“Neden hayatı bir sarışın gibi yaşamayayım?” David Hockney
Bir yanda yağmur… Şarıl şarıl… Durmamacasına… Bir yanında kiraz ağacı. Kışın ardından çiçeğe dönmekte. An be an… Renk be renk… Günün geceye, gecenin güne kavuşması gibi… 84 yaşındaki ünlü sanatçının sözü: “Baharın gelişini engelleyemezsiniz…” Kışı da, yazı da engelleyemezsiniz. Yaşamı erteleyemez ya da engelleyemezsiniz. “Göz hareket eder. Etmezse ölmüşsünüzdür” ve “Sonsuzluk yolun denize kavuştuğu yerde ya da izleyicinin tam o anda olduğu yerde, görmeyi seçtiğinde…” Çünkü her şey sürekli muhteşem bir şekilde “ol”makta… Olanın oluşuna engel olamazsınız ama çoğumuz, görmüyoruz.
Görmüyoruz. Olanın ve olmayanın içindeki güzelliği görmüyoruz.

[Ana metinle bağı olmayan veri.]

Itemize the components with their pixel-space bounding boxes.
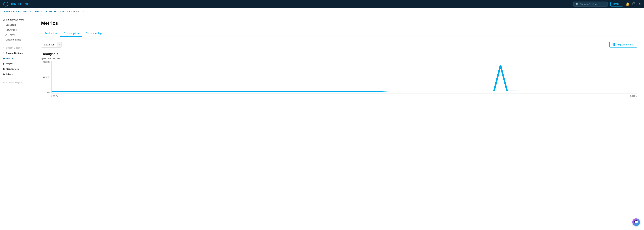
- time-filter[interactable]: Last hour ▾: [41, 42, 62, 47]
- ksqldb-label: ksqlDB: [6, 62, 14, 65]
- notifications-icon[interactable]: 🔔: [626, 2, 630, 6]
- breadcrumb-cluster0[interactable]: CLUSTER_0: [46, 10, 59, 13]
- dashboard-label: Dashboard: [6, 24, 16, 26]
- chart-xaxis: 2:30 PM 3:30 PM: [52, 94, 637, 99]
- chat-icon: 💬: [634, 220, 638, 224]
- logo-icon: +: [4, 2, 8, 6]
- floating-action-button[interactable]: 💬: [632, 218, 640, 226]
- x-end-label: 3:30 PM: [630, 95, 637, 97]
- breadcrumb-sep-2: ›: [32, 10, 32, 13]
- topics-icon: ◉: [3, 57, 4, 60]
- page-title: Metrics: [41, 20, 637, 26]
- time-filter-label: Last hour: [41, 42, 57, 47]
- sidebar-item-schema-registry: ⊟ Schema Registry: [0, 80, 34, 85]
- main-content: Metrics Production Consumption Consumer …: [34, 15, 644, 230]
- sidebar-item-stream-designer[interactable]: ✦ Stream Designer: [0, 50, 34, 56]
- sidebar-item-cluster-settings[interactable]: Cluster Settings: [0, 37, 34, 42]
- sidebar-item-ksqldb[interactable]: ◈ ksqlDB: [0, 61, 34, 66]
- chart-yaxis: 29.3KB/s 14.65KB/s 0B/s: [41, 61, 52, 94]
- schema-icon: ⊟: [3, 81, 4, 84]
- sidebar-item-cluster-overview[interactable]: ⊞ Cluster Overview: [0, 17, 34, 22]
- explore-metrics-button[interactable]: ▐▌ Explore metrics: [610, 42, 637, 47]
- sidebar-item-clients[interactable]: ◎ Clients: [0, 72, 34, 77]
- y-mid-label: 14.65KB/s: [42, 76, 50, 78]
- menu-icon[interactable]: ≡: [639, 2, 640, 6]
- designer-icon: ✦: [3, 52, 4, 54]
- breadcrumb-sep-6: ›: [83, 10, 84, 13]
- clients-label: Clients: [6, 73, 13, 76]
- breadcrumb-topics[interactable]: TOPICS: [62, 10, 70, 13]
- explore-metrics-label: Explore metrics: [618, 43, 634, 46]
- breadcrumb-sep-5: ›: [71, 10, 72, 13]
- sidebar-item-stream-lineage: ⇒ Stream Lineage: [0, 45, 34, 50]
- topics-label: Topics: [6, 57, 13, 60]
- cluster-settings-label: Cluster Settings: [6, 38, 21, 41]
- y-min-label: 0B/s: [46, 91, 50, 94]
- breadcrumb-sep-1: ›: [11, 10, 12, 13]
- breadcrumb-sep-3: ›: [44, 10, 45, 13]
- cluster-overview-label: Cluster Overview: [6, 18, 24, 21]
- search-icon: 🔍: [576, 3, 578, 5]
- help-icon[interactable]: ?: [632, 2, 636, 6]
- breadcrumb-environments[interactable]: ENVIRONMENTS: [13, 10, 31, 13]
- search-label: Stream Catalog: [580, 3, 596, 5]
- logo[interactable]: + CONFLUENT: [4, 2, 28, 6]
- lineage-icon: ⇒: [3, 46, 4, 49]
- sidebar-item-networking[interactable]: Networking: [0, 27, 34, 32]
- stream-lineage-label: Stream Lineage: [6, 46, 22, 49]
- chart-title: Throughput: [41, 52, 637, 56]
- api-keys-label: API Keys: [6, 33, 14, 36]
- tab-consumer-lag[interactable]: Consumer lag: [82, 30, 105, 37]
- breadcrumb-default[interactable]: DEFAULT: [34, 10, 44, 13]
- chart-container: 29.3KB/s 14.65KB/s 0B/s 2:30 PM 3:30 PM: [41, 61, 637, 99]
- sidebar-item-connectors[interactable]: ⛓ Connectors: [0, 66, 34, 72]
- breadcrumb-home[interactable]: HOME: [4, 10, 10, 13]
- networking-label: Networking: [6, 28, 16, 31]
- chart-plot: [52, 61, 637, 94]
- y-max-label: 29.3KB/s: [43, 61, 50, 63]
- sidebar: ⊞ Cluster Overview Dashboard Networking …: [0, 15, 34, 230]
- chart-section: Throughput bytes consumed /sec 29.3KB/s …: [41, 52, 637, 102]
- controls-row: Last hour ▾ ▐▌ Explore metrics: [41, 42, 637, 47]
- sidebar-item-dashboard[interactable]: Dashboard: [0, 22, 34, 27]
- breadcrumb-sep-4: ›: [60, 10, 61, 13]
- search-box[interactable]: 🔍 Stream Catalog: [574, 1, 608, 7]
- time-filter-arrow: ▾: [57, 42, 61, 47]
- breadcrumb: HOME › ENVIRONMENTS › DEFAULT › CLUSTER_…: [0, 8, 644, 15]
- tab-consumption[interactable]: Consumption: [60, 30, 82, 37]
- top-navigation: + CONFLUENT 🔍 Stream Catalog LEARN 🔔 ? ≡: [0, 0, 644, 8]
- sidebar-item-api-keys[interactable]: API Keys: [0, 32, 34, 37]
- ksqldb-icon: ◈: [3, 62, 4, 65]
- metrics-tabs: Production Consumption Consumer lag: [41, 30, 637, 37]
- chart-svg: [52, 61, 637, 93]
- right-panel-toggle[interactable]: ‹: [642, 112, 644, 118]
- breadcrumb-topic0: TOPIC_0: [73, 10, 82, 13]
- sidebar-item-topics[interactable]: ◉ Topics: [0, 56, 34, 61]
- schema-registry-label: Schema Registry: [6, 81, 23, 84]
- x-start-label: 2:30 PM: [52, 95, 58, 97]
- stream-designer-label: Stream Designer: [6, 52, 24, 54]
- tab-production[interactable]: Production: [41, 30, 60, 37]
- grid-icon: ⊞: [3, 18, 4, 21]
- chevron-left-icon: ‹: [642, 114, 643, 116]
- bar-chart-icon: ▐▌: [613, 43, 616, 46]
- nav-right: 🔍 Stream Catalog LEARN 🔔 ? ≡: [574, 1, 640, 7]
- clients-icon: ◎: [3, 73, 4, 76]
- chart-y-label: bytes consumed /sec: [41, 57, 637, 60]
- connectors-icon: ⛓: [3, 68, 5, 70]
- nav-left: + CONFLUENT: [4, 2, 28, 6]
- connectors-label: Connectors: [6, 68, 19, 70]
- logo-text: CONFLUENT: [10, 2, 28, 6]
- learn-button[interactable]: LEARN: [610, 2, 623, 6]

Belki de sarışın olmak gerekir… Sarışınlar daha çok eğleniyorlarmış ya… Öyle diyordu hayatını anlattığı filmde Hockney. Bir reklamda duymuş ve “Neden o zaman ben de sarışın olmayayım?” demiş.
Güneşin mutlulukla ilgisi olduğu söyleniyor ama gölgelerin de bir ilgisi var mutlulukla. Gecenin de… Gecenin duru karanlığı olmasa sürekli güneşten kavrulmaz mı insan? Televizyon, medya kötü haberlerin paylaşıldığı bir mecra belki. Öte yandan doğa, iyileştirir. Doğa öğretir. Doğa, fark ettirir. Modern dünyanın teknolojisiyle bile olsa çizdiği, resmettiği, kendini bulduğu her yer doğa oldu Hockney için. Çünkü yaşam en çok doğada. Her an… Her bakışta, yenilenmiş… Her çizim duvarlardan Sabancı Müzesinin bahçesine açılan birer pencere gibi. Coşkulu, yaşam dolu… Yaşından bağımsız hatta yaşına rağmen daha yapacak çok işi olduğunu söyleyen bir sanatçının varoluş coşkusunu izliyoruz bu sergide. Yaşsızlığı ve zamansızlığı vurguluyor bir anlamda. Geçmişin değil, geleceğin de değil ama anın sonsuzluğunu.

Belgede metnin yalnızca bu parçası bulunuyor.